Джон Оден привел ее в свой дом — не в то место, где жил в действительности, но ставшее таким сейчас — и подчиняясь ему, проснулась древняя память машины, встроенной в стены жилища внутри горы, и свет рванулся из стен, свет, совершенно не нужный ему прежде и необходимый теперь. Дверь, закрываясь, скользнула за ними, и появилось тепло. Воздух стал свежим и чистым, и Джон Оден набрал его в свои легкие и с силой выдохнул, упиваясь забытым ощущением. В груди его вовсю стучало сердце, красная теплая штука, напомнившая ему о боли и наслаждении. В первый раз за все века он приготовил пищу и достал бутылку вина, вскрыв один из запечатанных контейнеров. Кто еще мог пройти через то, что прошел он? Наверное, никто.
Она обедала с ним, забавляясь пищей, как игрушкой, пробуя на вкус и откладывая в сторону, съедая чуть-чуть, а он никак не мог насытиться до конца, и они лили вино и были счастливы.
— Это место такое странное, — сказала она. — Где же вы спите, Джон Оден?
— Я сплю здесь, — ответил он, показывая комнату, которую почти забыл; и они вошли, а она поманила его к кровати и к ласкам своего тела.
В эту ночь он любил ее множество раз, с безумством, убившим алкоголь и давшим цель его жизни, подобным голоду, но чем-то большим, чем голод.
И следующий день, в каплях бледного умирающего солнца, пришел в Долину Костей. Он проснулся и увидел, что она не спит, но она, положив его голову себе на грудь, спросила: — Что движет вами, Джон Оден? Вы не похожи ни на одного из смертных и живущих, а берете жизнь почти как Файоли, выжимая из нее все, что можете, и торопя ее так, как возможно для имеющих чувство времени, но не для человека. Кто вы?

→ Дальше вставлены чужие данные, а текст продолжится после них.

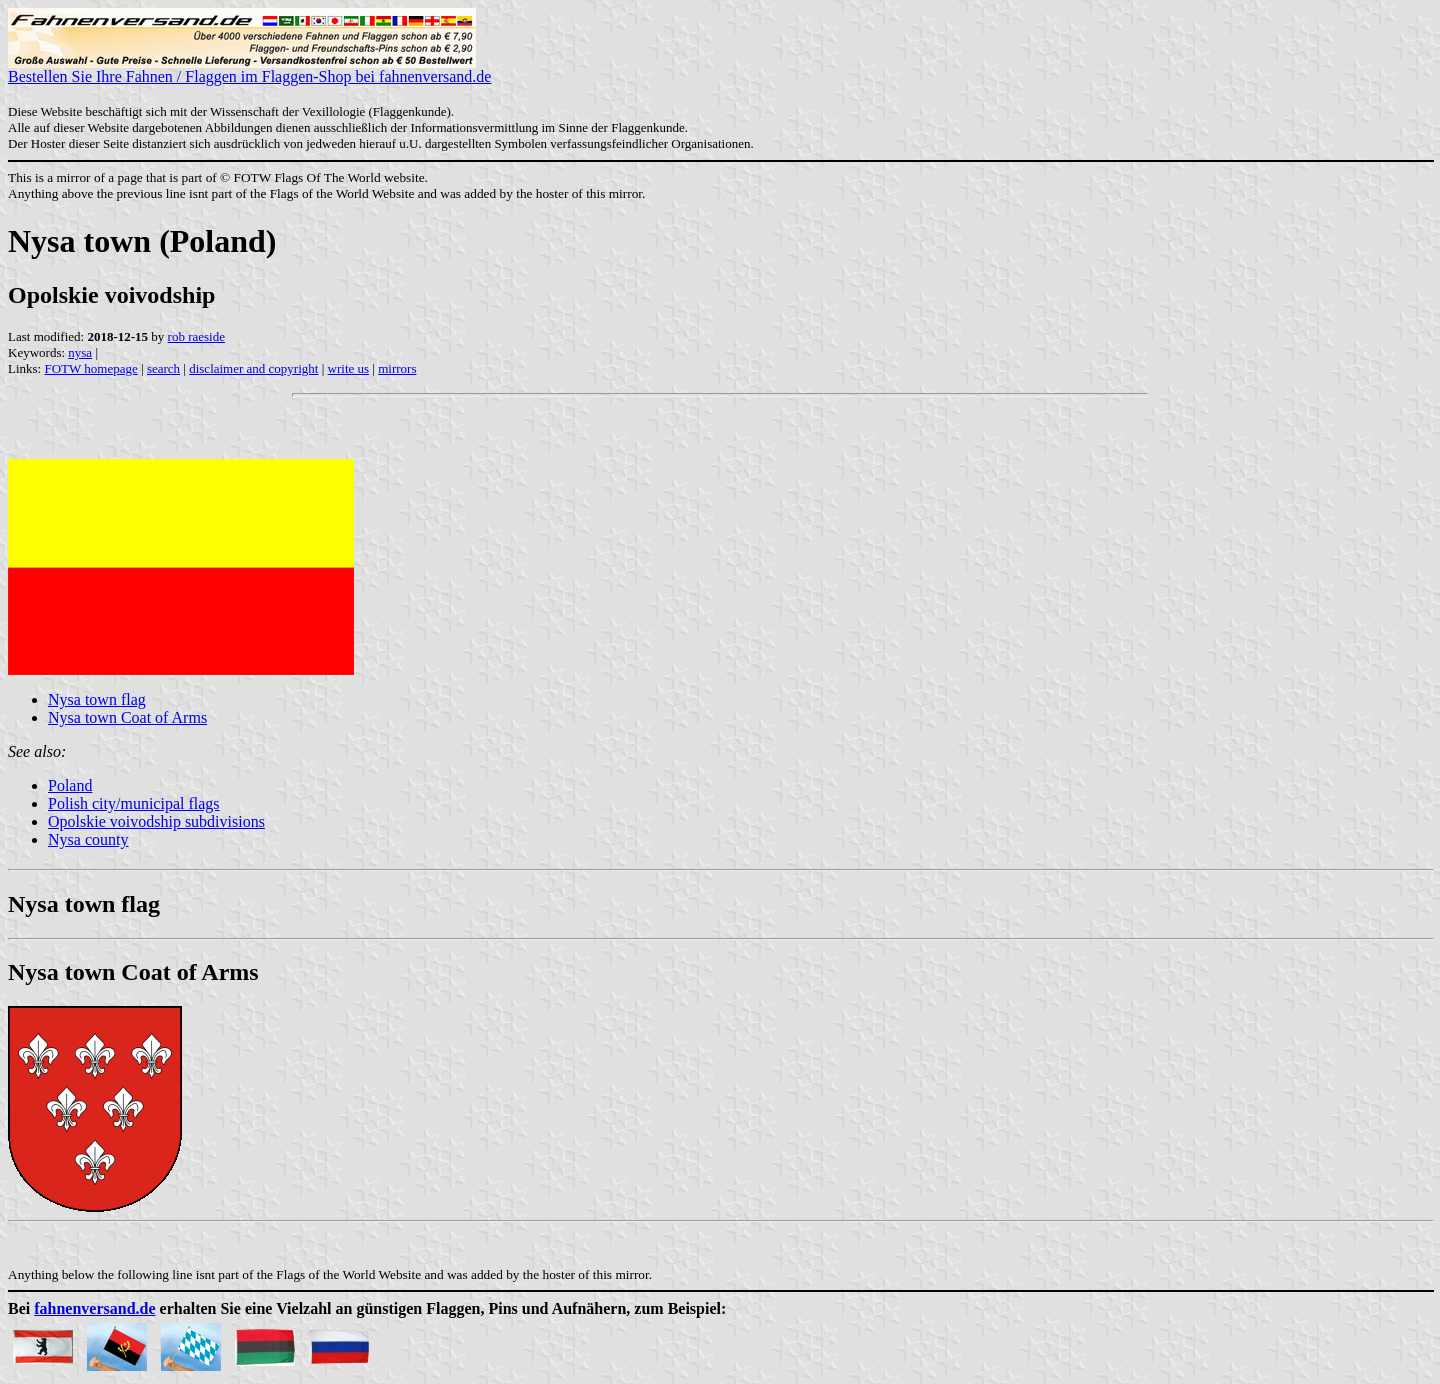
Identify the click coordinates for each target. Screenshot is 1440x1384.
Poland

— Я — познавший, — сказал он. — Я тот, кто понял, что дни человеческие сочтены и кратки, тот, кто жаждет наполнить их, когда чувствует, что время идет к концу.

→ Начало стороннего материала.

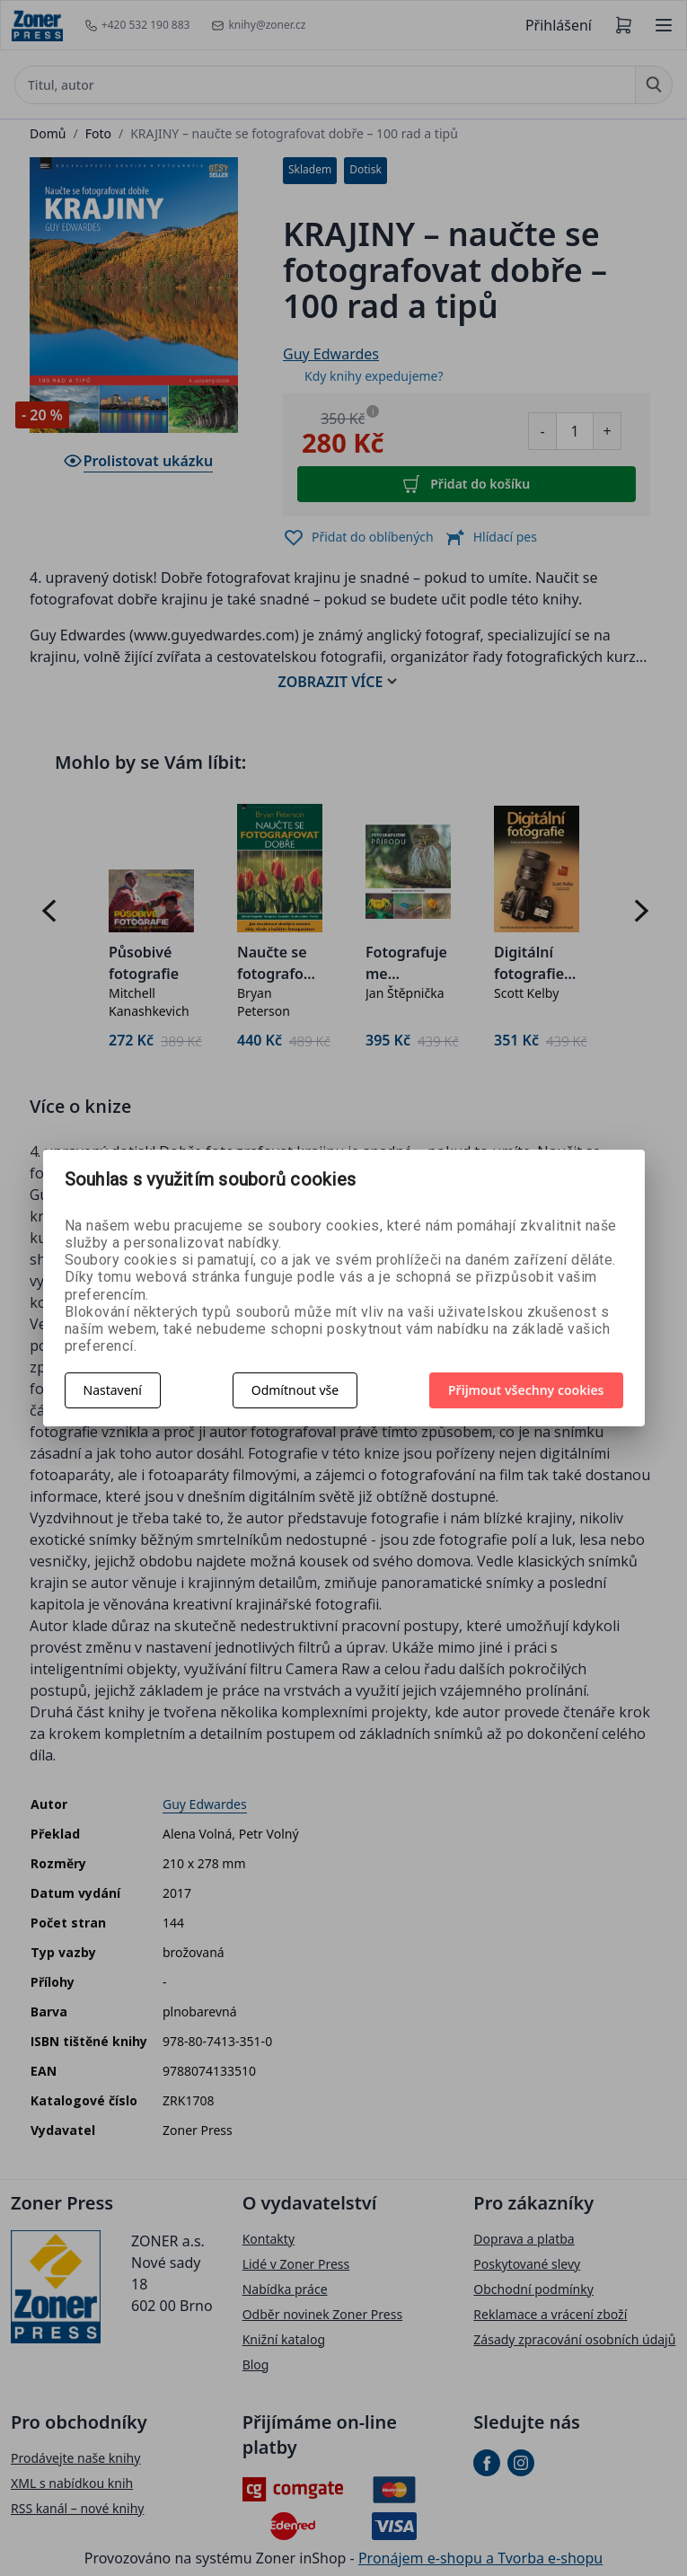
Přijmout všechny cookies (526, 1389)
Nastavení (113, 1389)
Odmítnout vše (295, 1389)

— Вы не похожи на других, — произнесла Сития. — Я сумела дать вам наслаждение?
— Да. Большее, чем то, что я когда-либо знал, — ответил он.

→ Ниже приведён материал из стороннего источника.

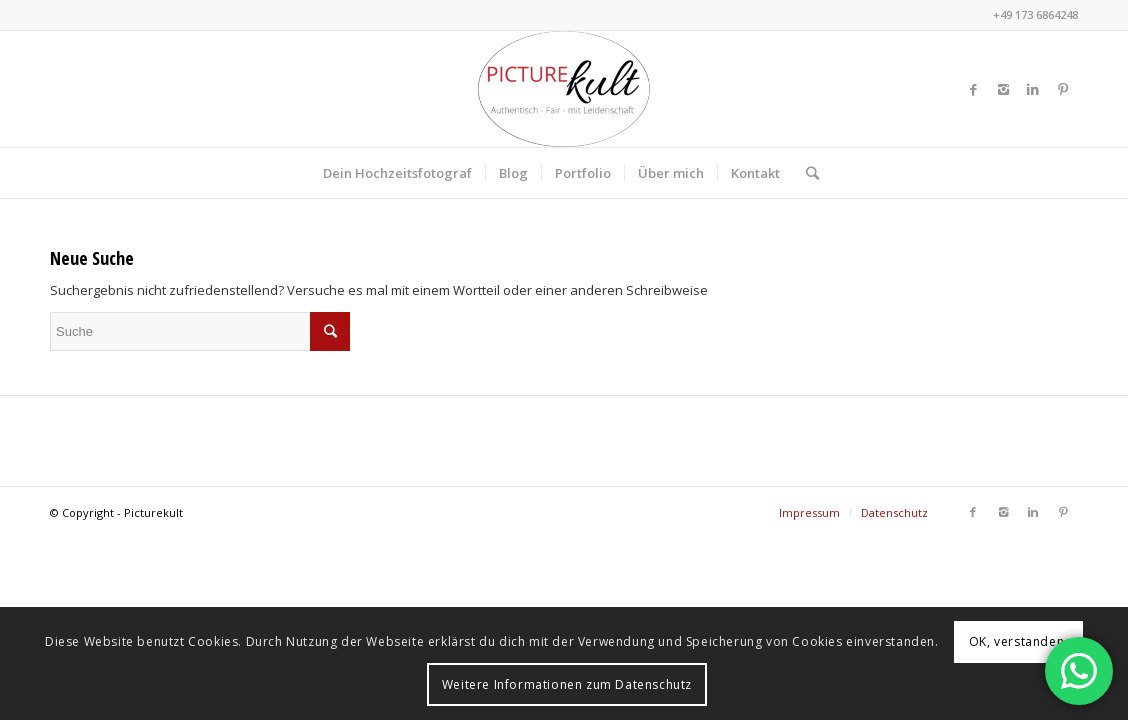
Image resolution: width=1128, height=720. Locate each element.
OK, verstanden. (1018, 641)
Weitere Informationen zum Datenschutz (567, 684)
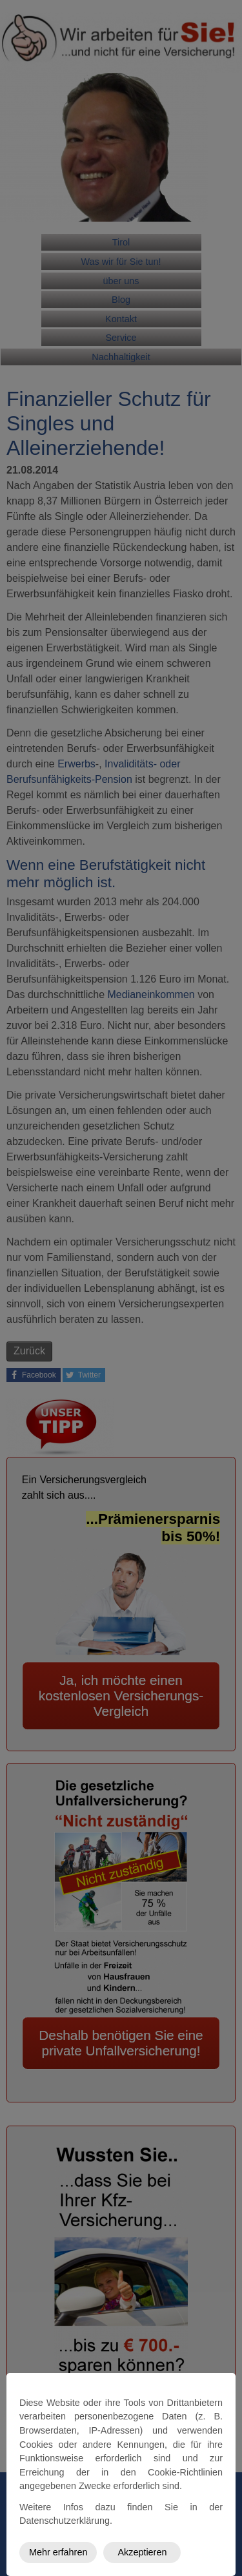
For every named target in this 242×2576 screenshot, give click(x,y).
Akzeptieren (141, 2552)
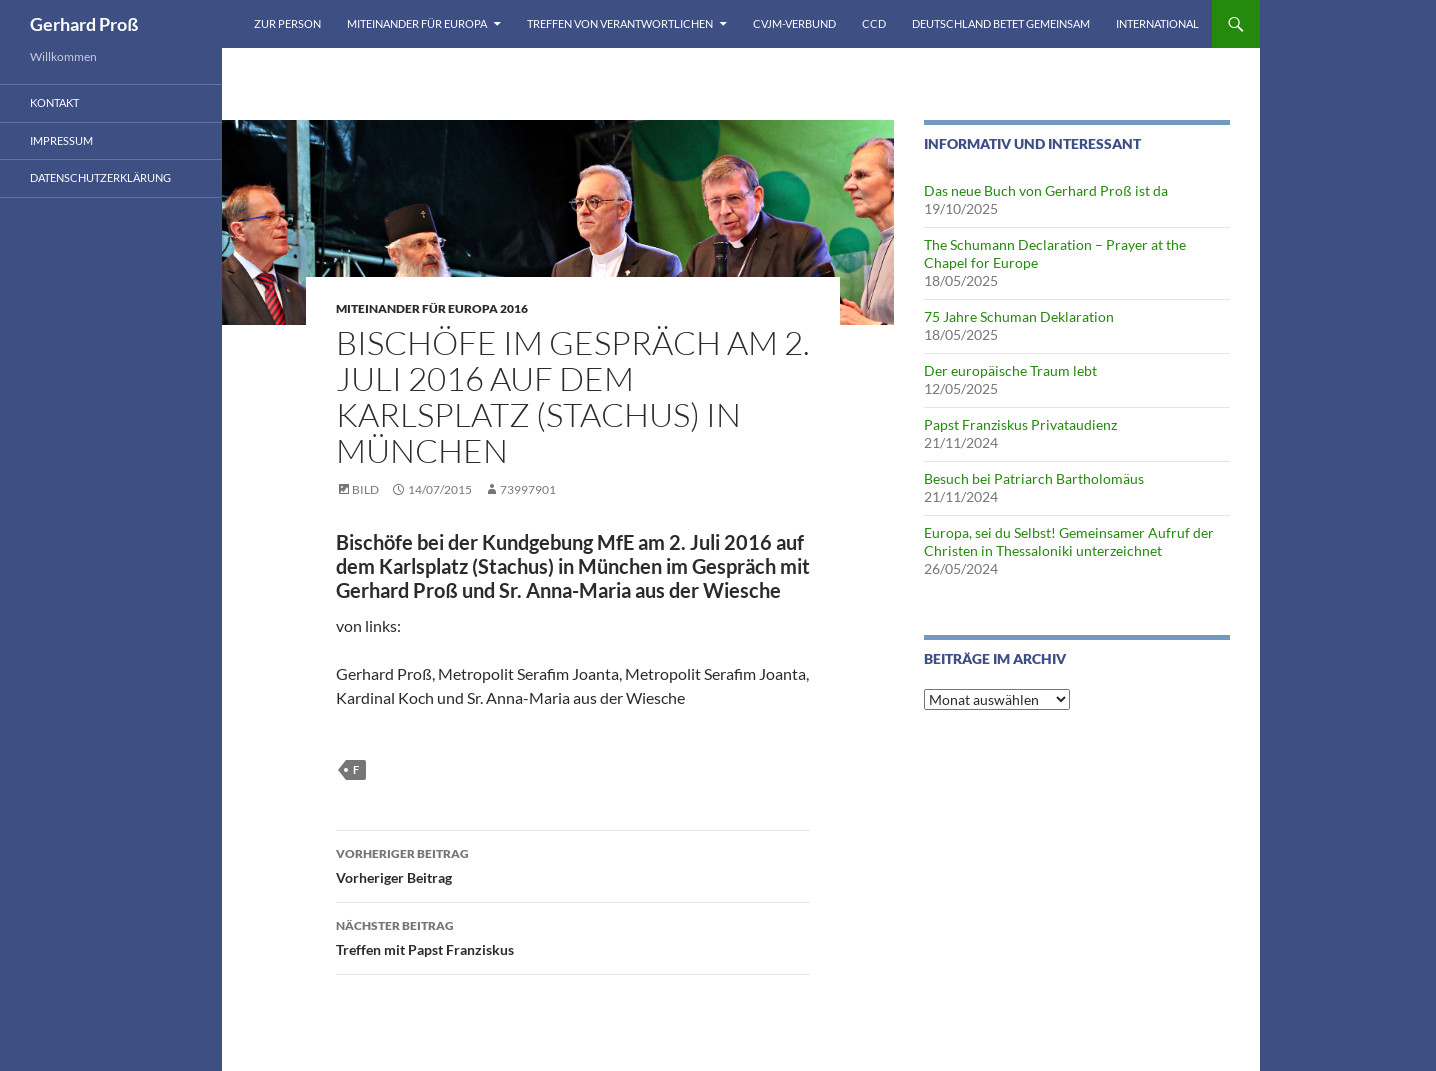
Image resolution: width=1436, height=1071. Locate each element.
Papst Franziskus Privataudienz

Но она вздохнула, и тогда он вновь отыскал ее губы. Они позавтракали и в тот день бродили по Долине Костей. И он, Джон Оден, не мог ни оценить расстояний, ни охватить перспективу, а ей, Файоли, не дано было видеть то живущее, что в настоящем было мертво. Поэтому, когда они сидели там на скале (его руки — вокруг ее плеч) и он указал ей на ракету, идущую с неба, она смотрела лишь вслед его жесту. Он показывал ей роботов, которые начали выгружать из трюма останки мертвых с многих миров, а она склонила голову и как будто смотрела вперед, но в действительности не могла видеть то, о чем он рассказывал.
И даже когда один из роботов прогромыхал к нему и Джон Оден получил квитанцию и перо, когда он расписался за доставленные тела, она все равно не увидела и не поняла того, что происходит.
И начались дни, где жизнь его стала подобна грезе, заполненной наслаждением и пронзаемой неизбежной болью. Файоли по имени Сития, замечая, как изменяется его лицо, спрашивала о причине этого.
А он все смеялся и говорил: — Наслаждение и боль слишком близки друг другу, — или что-нибудь подобное этому.
А дни тянулись, и она готовила еду для их стола и ласково терлась о его плечо, делала питье и читала ему стихи, любимые им когда-то.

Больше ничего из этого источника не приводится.